Restate the listing below word for word; no picture is to be carried over.

----------

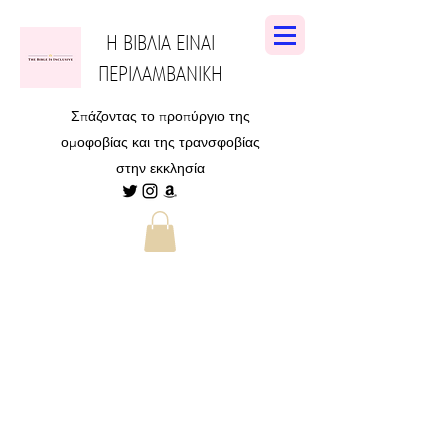
Η ΒΙΒΛΙΑ ΕΙΝΑΙ
ΠΕΡΙΛΑΜΒΑΝΙΚΗ
Σπάζοντας το προπύργιο της
ομοφοβίας και της τρανσφοβίας
στην εκκλησία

----------

■ **Task response**
Η ΒΙΒΛΙΑ ΕΙΝΑΙ
ΠΕΡΙΛΑΜΒΑΝΙΚΗ
Σπάζοντας το προπύργιο της
ομοφοβίας και της τρανσφοβίας
στην εκκλησία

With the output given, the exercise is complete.